[Exercise aim] Skip all pictures; return exactly the lines from the one containing "The width and" through the end of the data.

[Data section]
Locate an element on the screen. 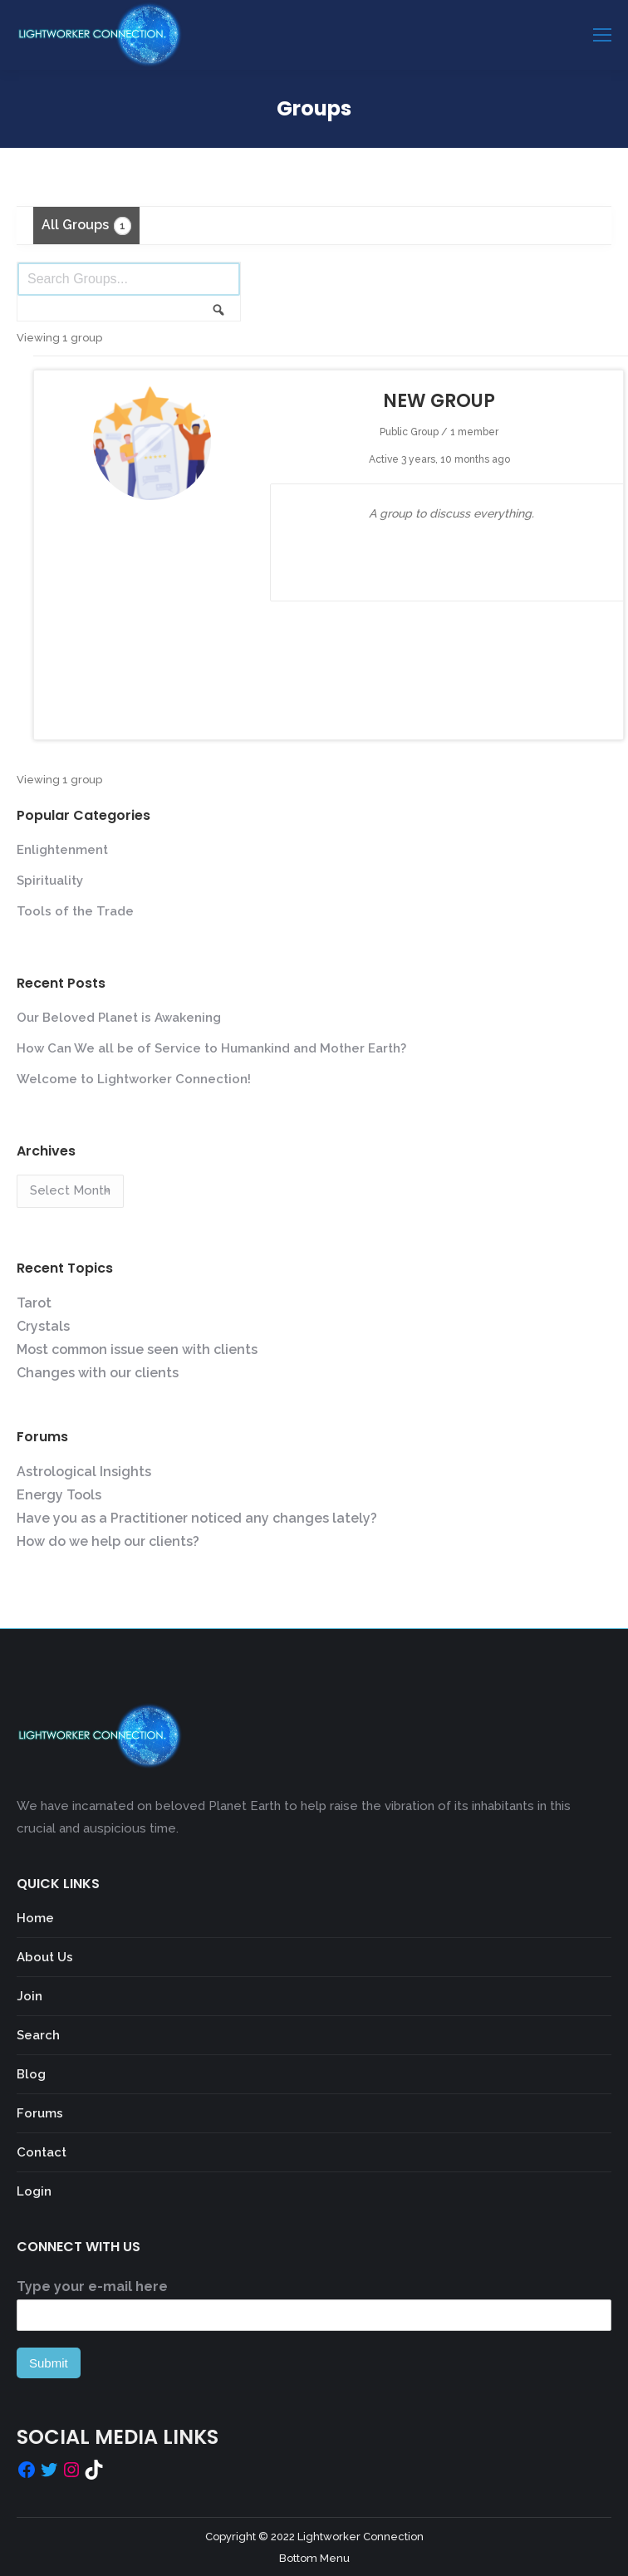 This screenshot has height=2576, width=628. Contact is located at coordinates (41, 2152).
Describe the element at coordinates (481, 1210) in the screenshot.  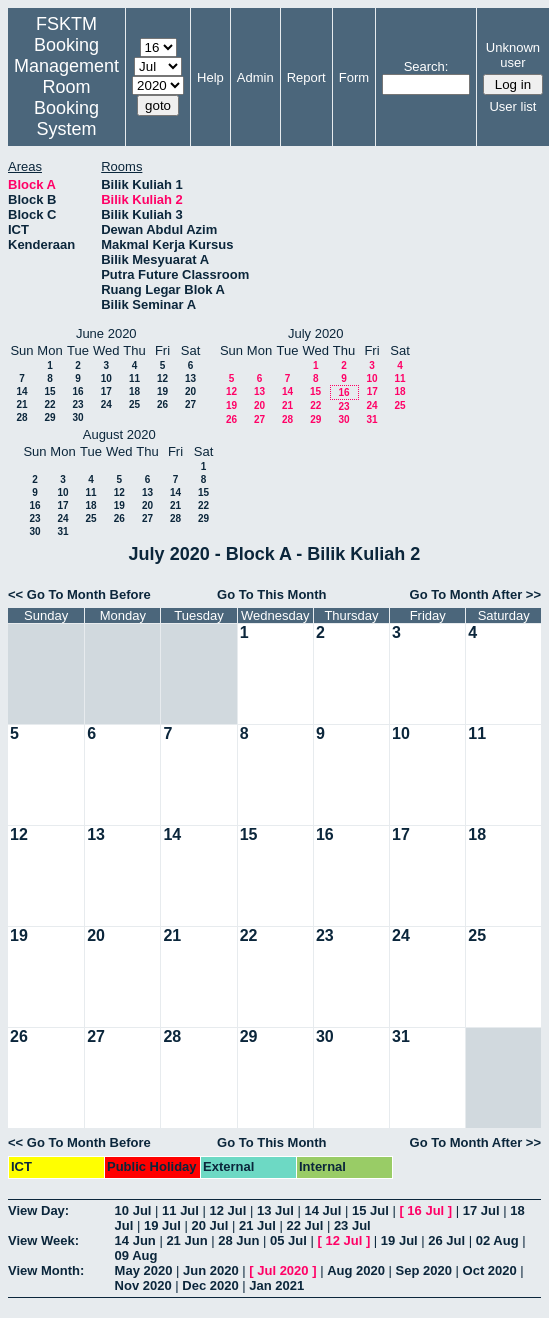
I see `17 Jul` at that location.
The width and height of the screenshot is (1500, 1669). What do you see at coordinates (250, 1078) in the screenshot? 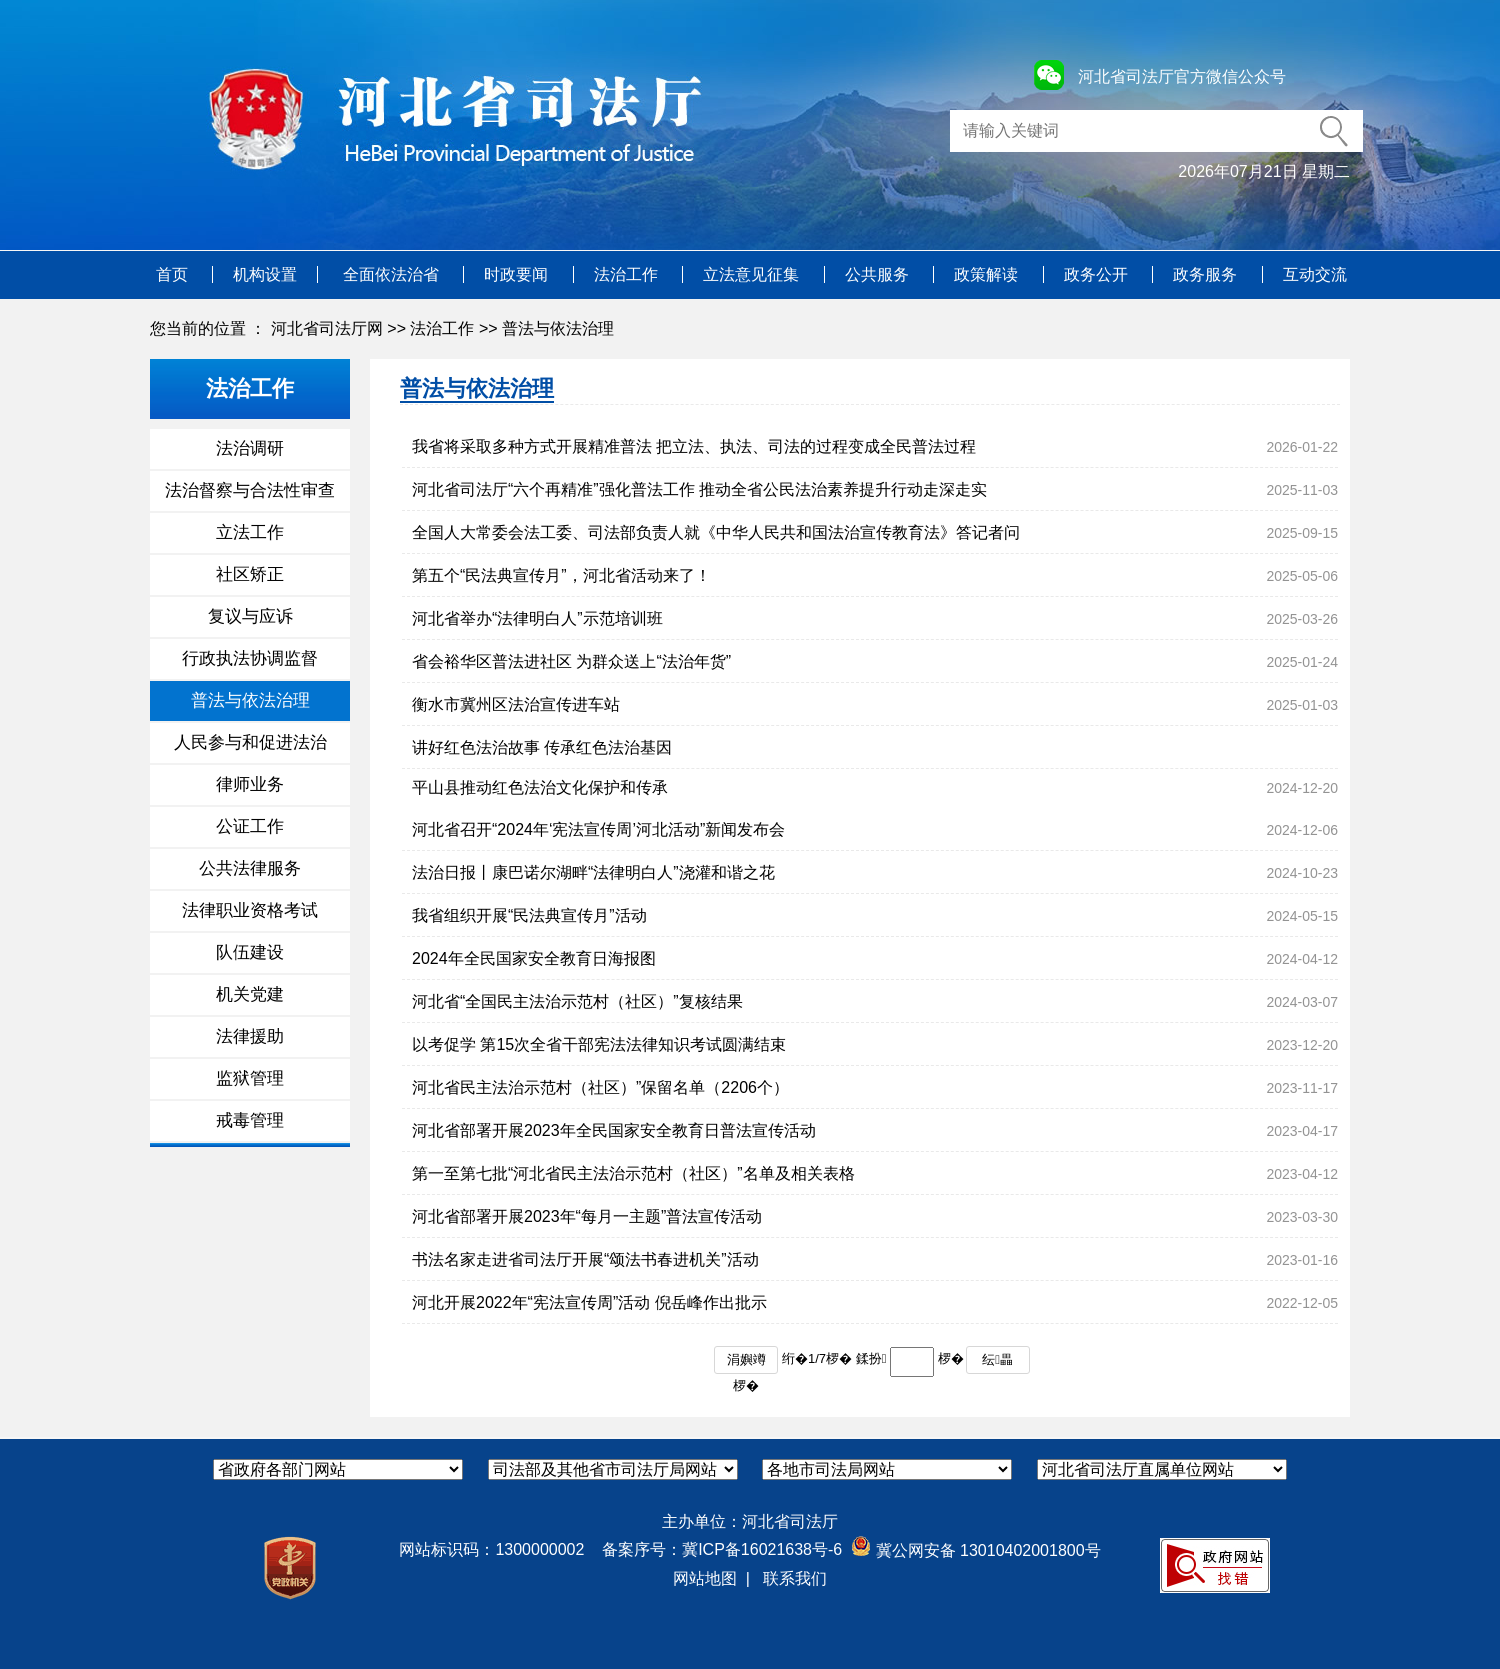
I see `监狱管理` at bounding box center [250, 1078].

[Output for this task]
The width and height of the screenshot is (1500, 1669). What do you see at coordinates (250, 1078) in the screenshot? 
I see `监狱管理` at bounding box center [250, 1078].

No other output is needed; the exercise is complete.